En la relación del kirchnerismo con el nacionalismo –entendido como “apelación a lo nacional como entidad colectiva” frente a otras apelaciones como las de clase o la meramente individual– distingo al menos tres etapas culturales.
Los argentinos tardamos más de 150 años en animarnos a celebrar nuestra soberanía. Es todo un síntoma del proceso de penetración cultural e ideológica a la que fuimos sometidos por las principales potencias del mundo –primero España, luego Gran Bretaña, y, finalmente, Estados Unidos– y del que siempre nos costó desembarazarnos, tanto en los planos intelectuales, mediáticos, académicos, artísticos, económicos, políticos e ideológicos. Mucha tinta corrió durante décadas, lo que hace innecesario repetir sus principales conceptos, pero para aquellos que quieran repasar o abrevar su sed nacionalista, pueden leer a los hermanos Hernández, a Ricardo Rojas, a Ezequiel Martínez Estrada, a José Hernández Arregui, Jorge Abelardo Ramos, Héctor Agosti, Horacio González, Rodolfo Kusch, Arturo Jauretche, y tantos otros. Incluso el actual proceso político, iniciado por Néstor Kirchner en 2003, debió cumplir una serie de etapas culturales para “restaurar” ciertas ideas y prácticas provenientes del nacionalismo popular –que es a diferencia del nacionalismo oligárquico (esencialista, rupestre, reaccionario) económico, político, historicista, dinámico–.
En la relación del kirchnerismo con el nacionalismo –entendido como “apelación a lo nacional como entidad colectiva” frente a otras apelaciones, como las de clase o la meramente individual– distingo al menos tres etapas culturales. En el primer período, que va desde 2003 hasta 2009, ese diálogo se vio atravesado por la necesidad de apuntalar la autoestima de los argentinos. Las propagandas oficiales en las que flameaba la celeste y blanca, los rostros de habitantes de todas partes del país, los eslóganes en los que se apelaba a la “posibilidad de poder” que teníamos los argentinos, los discursos de Néstor Kirchner estaban dirigidos a despertar ese sentimiento de amor propio narcotizado tras tantos años de neoliberalismo, de tilinguería y malinchismo intelectual. La recuperación de los símbolos patrios, la bandera, el Himno, de significantes como patria, nación, pueblo, de lo propio –entendido con la mayor amplitud y contradicción con que pueda elaborarse–, y, también, de los instrumentos de política internacional que permitieron distanciarse de los mandatos de Washington y crear una agenda latinoamericanista.
La segunda etapa estuvo caracterizada por la contención de la respuesta de las grandes mayorías plurales. Estoy hablando, fundamentalmente, de 2010, cuando en ese “argentinazo cultural”, como lo definió Jorge Coscia, seis millones de personas –sin pertenecer exactamente al espacio político del kirchnerismo–, emitieron un mensaje claro: Estamos orgullosos de la argentinidad que estamos ejerciendo.
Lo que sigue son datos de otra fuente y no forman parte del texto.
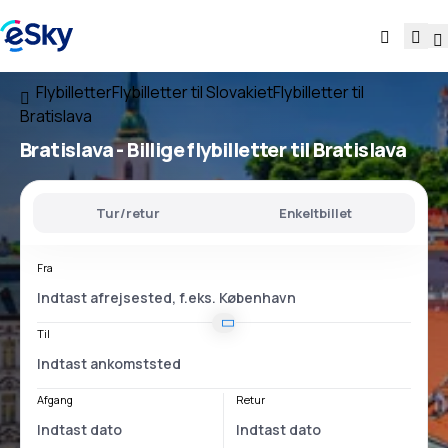
Flybilletter
Flybilletter til Slovakiet
Flybilletter til
Bratislava
Bratislava - Billige flybilletter til Bratislava
Tur/retur
Enkeltbillet
Fra
Til
Afgang
Retur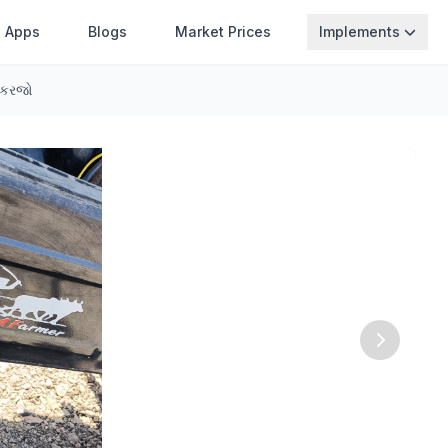
Apps
Blogs
Market Prices
Implements
ટ કરજો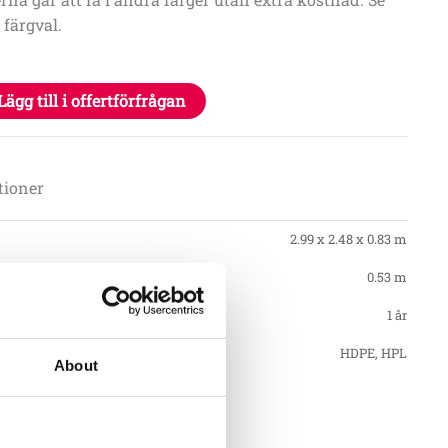
 färgval.
Lägg till i offertförfrågan
tioner
2.99 x 2.48 x 0.83 m
0.53 m
1 år
HDPE, HPL
About
gstid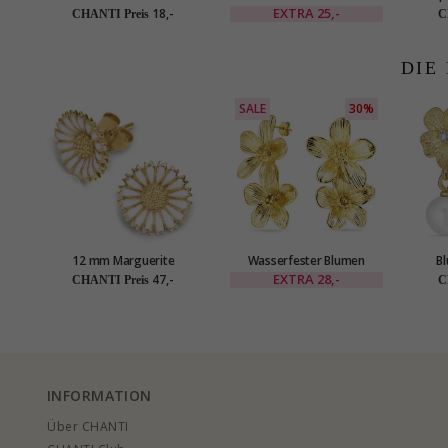
zirkon ohrstecker in silber
Armband aus vergoldetem
EXTRA
25,-
18,-
CHANTI Preis
C
Sterlingsilber 17 cm x 1,9
mm
DIE
SALE
30%
12 mm Marguerite
Wasserfester Blumen
B
Ohrstecker in vergoldetem
Ohrringe in vergoldetem
vergo
EXTRA
28,-
47,-
CHANTI Preis
C
Sterlingsilber - Marie
Edelstahl - OCEANA
INFORMATION
Über CHANTI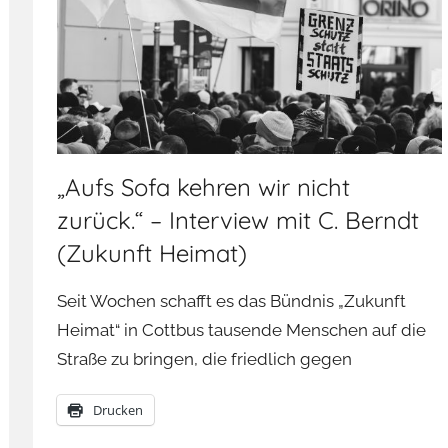
„Aufs Sofa kehren wir nicht
zurück.“ – Interview mit C. Berndt
(Zukunft Heimat)
Seit Wochen schafft es das Bündnis „Zukunft
Heimat“ in Cottbus tausende Menschen auf die
Straße zu bringen, die friedlich gegen
Drucken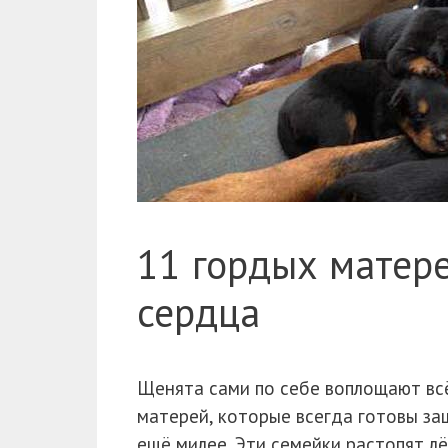
11 гордых матер
сердца
Щенята сами по себе воплощают всё
матерей, которые всегда готовы за
ещё милее. Эти семейки растопят л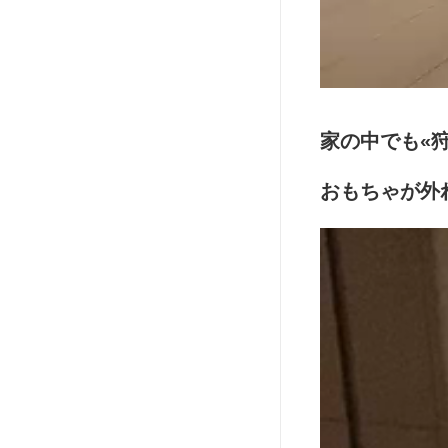
家の中でも«
おもちゃが外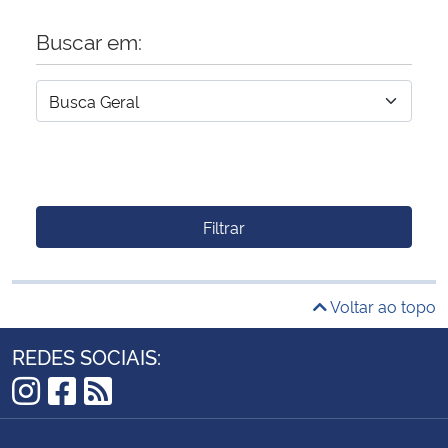
Buscar em:
Filtrar
Voltar ao topo
REDES SOCIAIS:
Instagram
Facebook
RSS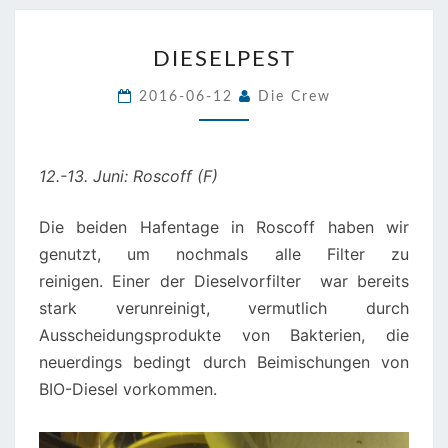
DIESELPEST
DIESELPEST
2016-06-12
Die Crew
12.-13. Juni: Roscoff (F)
Die beiden Hafentage in Roscoff haben wir
genutzt, um nochmals alle Filter zu
reinigen. Einer der Dieselvorfilter war bereits
stark verunreinigt, vermutlich durch
Ausscheidungsprodukte von Bakterien, die
neuerdings bedingt durch Beimischungen von
BIO-Diesel vorkommen.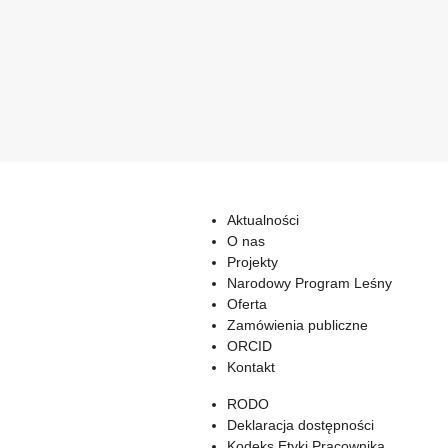
Aktualności
O nas
Projekty
Narodowy Program Leśny
Oferta
Zamówienia publiczne
ORCID
Kontakt
RODO
Deklaracja dostępności
Kodeks Etyki Pracownika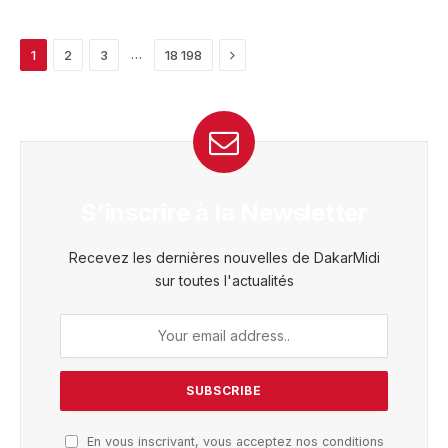
Next
…
1
2
3
18 198
S'inscrire à la Newsletter
Recevez les dernières nouvelles de DakarMidi
sur toutes l'actualités
En vous inscrivant, vous acceptez nos conditions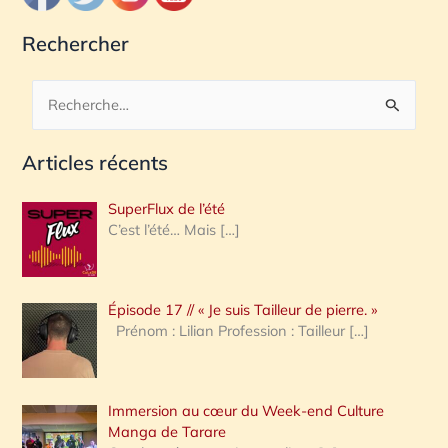
Rechercher
R
e
Articles récents
c
h
SuperFlux de l’été
e
C’est l’été… Mais
[…]
r
c
Épisode 17 // « Je suis Tailleur de pierre. »
h
Prénom : Lilian Profession : Tailleur
[…]
e
r
Immersion au cœur du Week-end Culture
:
Manga de Tarare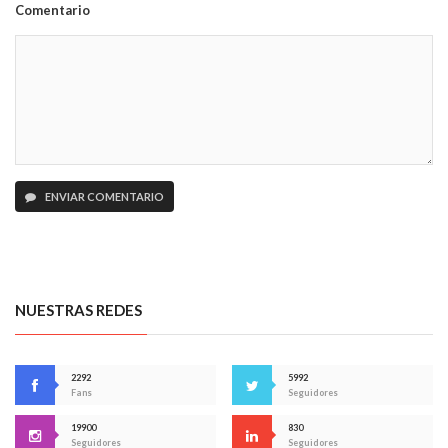
Comentario
ENVIAR COMENTARIO
NUESTRAS REDES
2292
5992
Fans
Seguidores
19900
830
Seguidores
Seguidores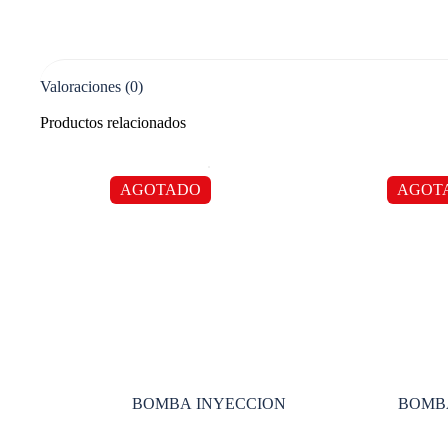
Valoraciones (0)
Productos relacionados
AGOTADO
AGOT
BOMBA INYECCION
BOMBA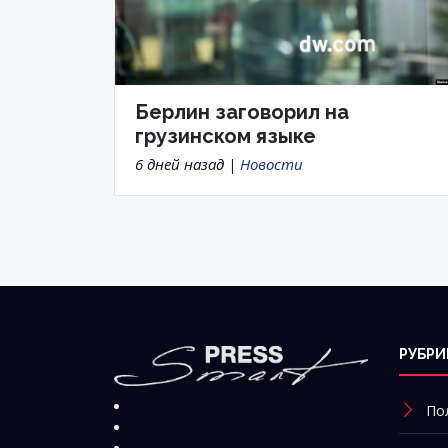
Берлин заговорил на
грузинском языке
6 дней назад |
Новости
РУБРИ
По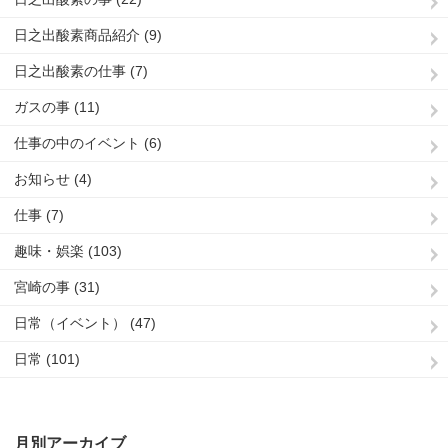
日之出酸素商品紹介 (9)
日之出酸素の仕事 (7)
ガスの事 (11)
仕事の中のイベント (6)
お知らせ (4)
仕事 (7)
趣味・娯楽 (103)
宮崎の事 (31)
日常（イベント） (47)
日常 (101)
月別アーカイブ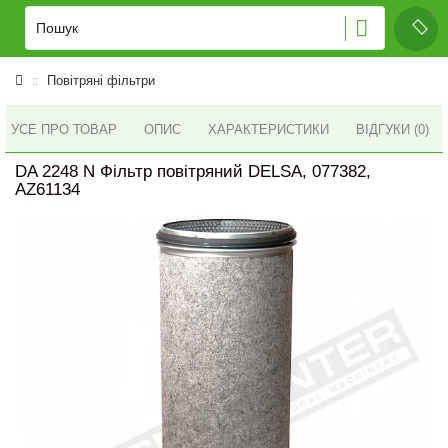
Повітряні фільтри
УСЕ ПРО ТОВАР
ОПИС
ХАРАКТЕРИСТИКИ
ВІДГУКИ (0)
DA 2248 N Фільтр повітряний DELSA, 077382,
AZ61134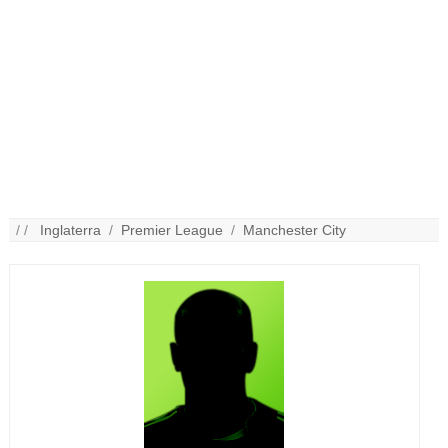
/ /
Inglaterra
/
Premier League
/
Manchester City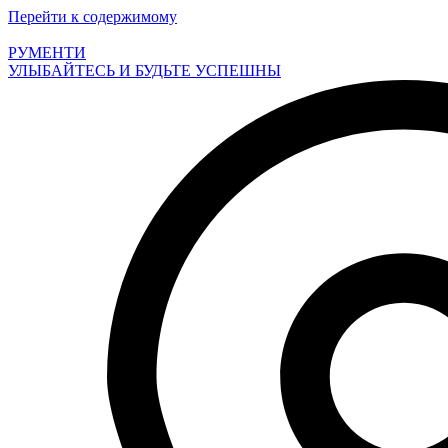
Перейти к содержимому
РУМЕНТИ
УЛЫБАЙТЕСЬ И БУДЬТЕ УСПЕШНЫ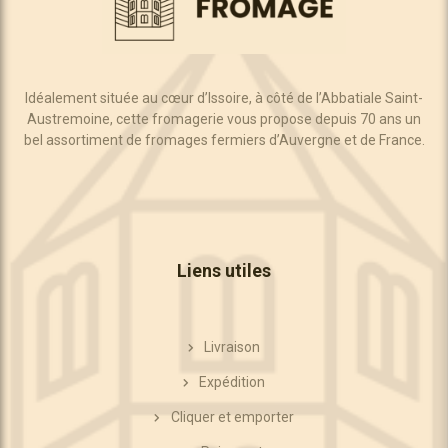
Idéalement située au cœur d’Issoire, à côté de l’Abbatiale Saint-
Austremoine, cette fromagerie vous propose depuis 70 ans un
bel assortiment de fromages fermiers d’Auvergne et de France.
Liens utiles
Livraison
Expédition
Cliquer et emporter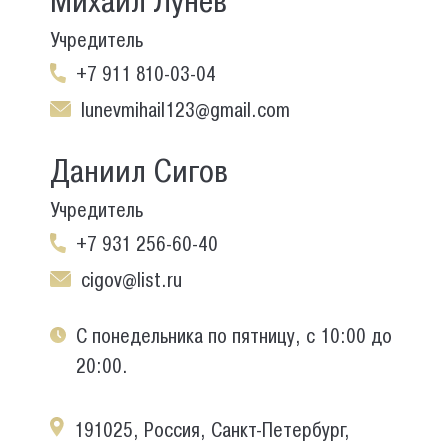
Михаил Лунев
Учредитель
+7 911 810-03-04
lunevmihail123@gmail.com
Даниил Сигов
Учредитель
+7 931 256-60-40
cigov@list.ru
С понедельника по пятницу, с 10:00 до
20:00.
191025, Россия, Санкт-Петербург,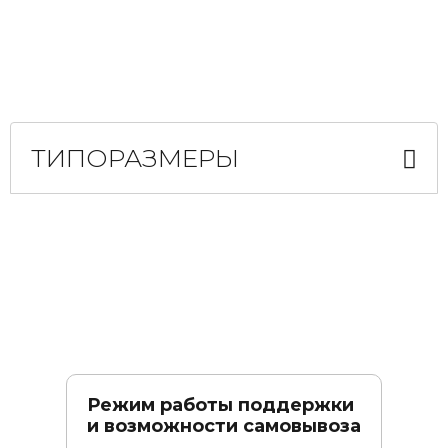
ТИПОРАЗМЕРЫ
Режим работы поддержки
и возможности самовывоза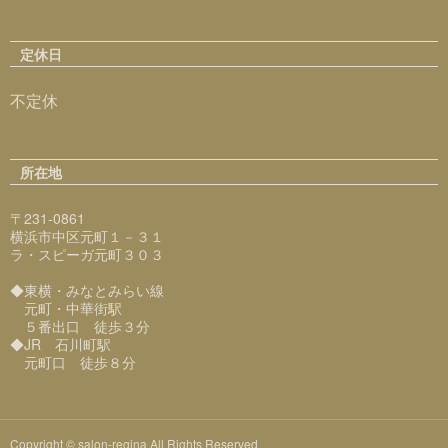
定休日
不定休
所在地
〒231-0861
横浜市中区元町１－３１
ラ・スピーガ元町３０３
◆東横・みなとみらい線
元町・中華街駅
５番出口 徒歩３分
◆JR 石川町駅
元町口 徒歩８分
Copyright © salon-regina All Rights Reserved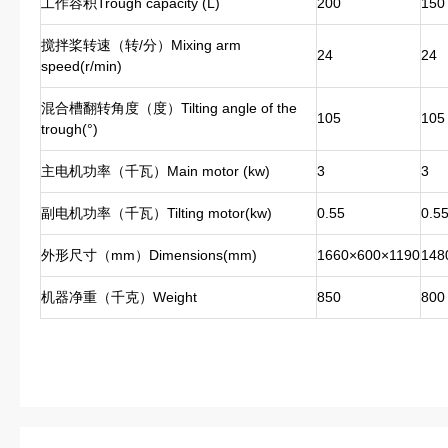
工作容积Trough capacity (L)
200
150
搅拌桨转速（转/分）Mixing arm
24
24
speed(r/min)
混合槽翻转角度（度）Tilting angle of the
105
105
trough(°)
主电机功率（千瓦）Main motor (kw)
3
3
副电机功率（千瓦）Tilting motor(kw)
0.55
0.5
外形尺寸（mm）Dimensions(mm)
1660×600×1190
148
机器净重（千克）Weight
850
800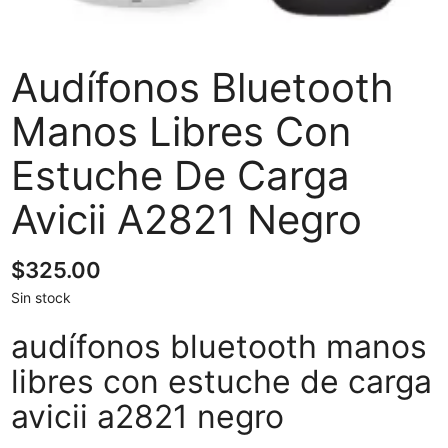
Audífonos Bluetooth
Manos Libres Con
Estuche De Carga
Avicii A2821 Negro
$
325.00
Sin stock
audífonos bluetooth manos
libres con estuche de carga
avicii a2821 negro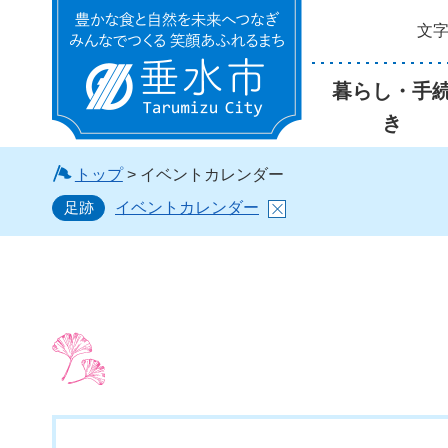
文
垂水市
暮らし・手
き
トップ
> イベントカレンダー
足跡
イベントカレンダー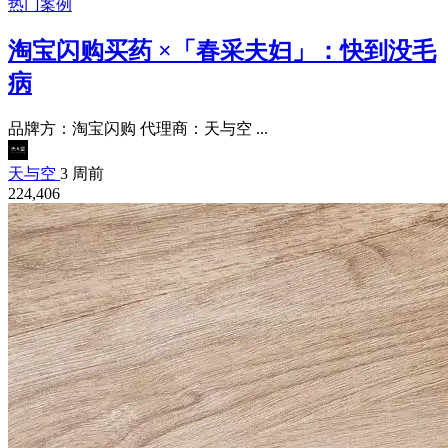
热门案例
淘宝闪购买药 ×「春采夫妇」：快到没毛
病
品牌方：淘宝闪购 代理商：天与空 ...
天与空
3 周前
224,406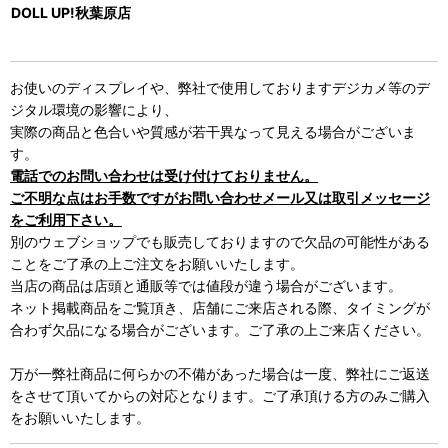
DOLL UP!秋葉原店
お使いのディスプレイや、弊社で使用しておりますデジカメ等のデ
ジタル環境の影響により、
実際の商品と色合いや質感が若干異なって見える場合がございま
す。
電話でのお問い合わせは受け付けておりません。
ご不明な点はお手数ですがお問い合わせメール又は取引メッセージ
をご利用下さい。
別のウェブショップでも販売しておりますので欠品の可能性がある
ことをご了承の上ご注文をお願いいたします。
当店の商品は店頭と通販等では値段が違う場合がございます。
ネット掲載商品をご覧頂き、店舗にご来店される際、タイミングが
合わず欠品になる場合がございます。ご了承の上ご来店ください。
万が一弊社商品に何らかの不備があった場合は一度、弊社にご返送
をさせて頂いてからの対応となります。ご了承頂ける方のみご購入
をお願いいたします。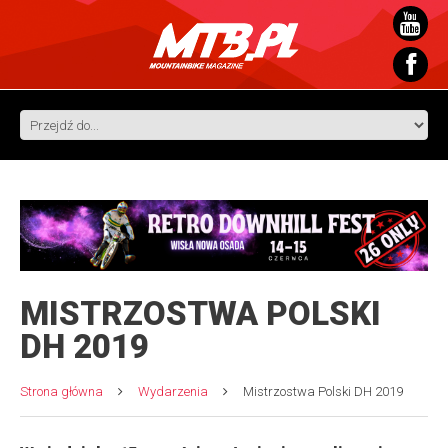
MISTRZOSTWA POLSKI
DH 2019
Strona główna
Wydarzenia
Mistrzostwa Polski DH 2019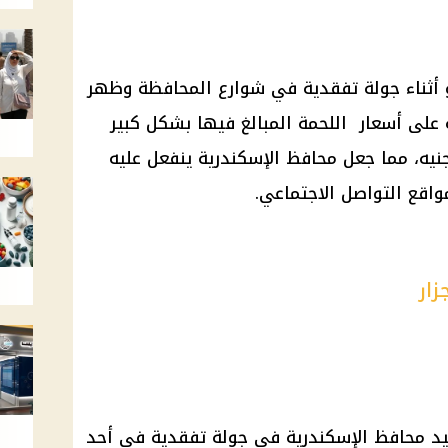
ثناء جولة تفقدية في شوارع المحافظة وظهر
ه على
أسعار
اللحمة المبالغ فيها بشكل كبير
محافظ الإسكندرية
ينفعل عليه
واقع التواصل الاجتماعي
.
زار
يد محافظ
الإسكندرية
في جولة تفقدية في أحد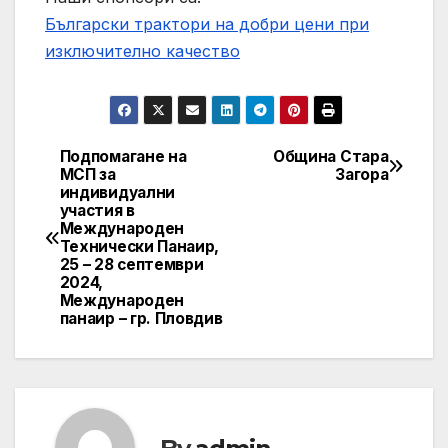
Български трактори на добри цени при
изключително качество
Подпомагане на
Община Стара
Post
МСП за
Загора
индивидуални
navigation
участия в
Международен
Технически Панаир,
25 – 28 септември
2024,
Международен
панаир – гр. Пловдив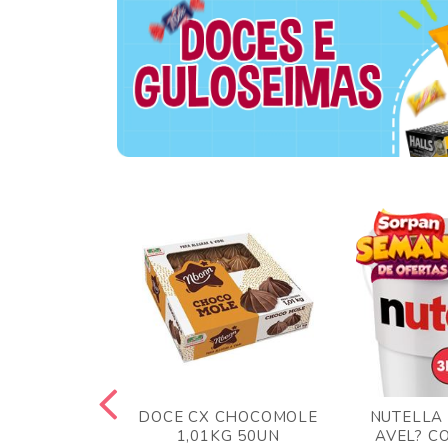
TA AO LEITE
DOCE CX CHOCOMOLE
NUTELLA
 372GR
1,01KG 50UN
AVEL? C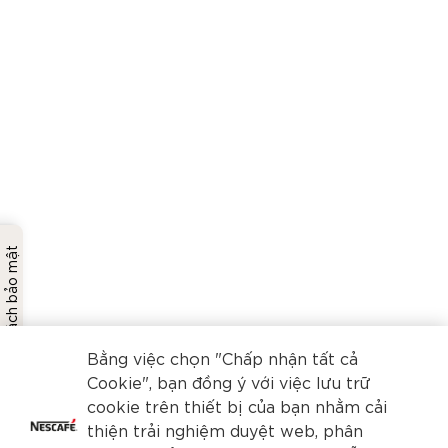
Chính sách bảo mật
Bằng việc chọn "Chấp nhận tất cả
Cookie", bạn đồng ý với việc lưu trữ
cookie trên thiết bị của bạn nhằm cải
thiện trải nghiệm duyệt web, phân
De manera muy inteligente, la presidenta de la Nación se desapropió rápidamente de la celebración, y dijo: “fue una fiesta de todos los argentinos”. Sin embargo, claro, la contención cultural, histórica, ideológica, la había planteado justamente el kirchnerismo; el relato histórico estaba en manos de la tradición nacional y popular. El culmen de este momento fue la celebración del 20 de noviembre en la Vuelta de Obligado, con la inauguración del monumento de las cadenas y el busto de Juan Manuel de Rosas, y la instauración del Día de la Soberanía como feriado nacional.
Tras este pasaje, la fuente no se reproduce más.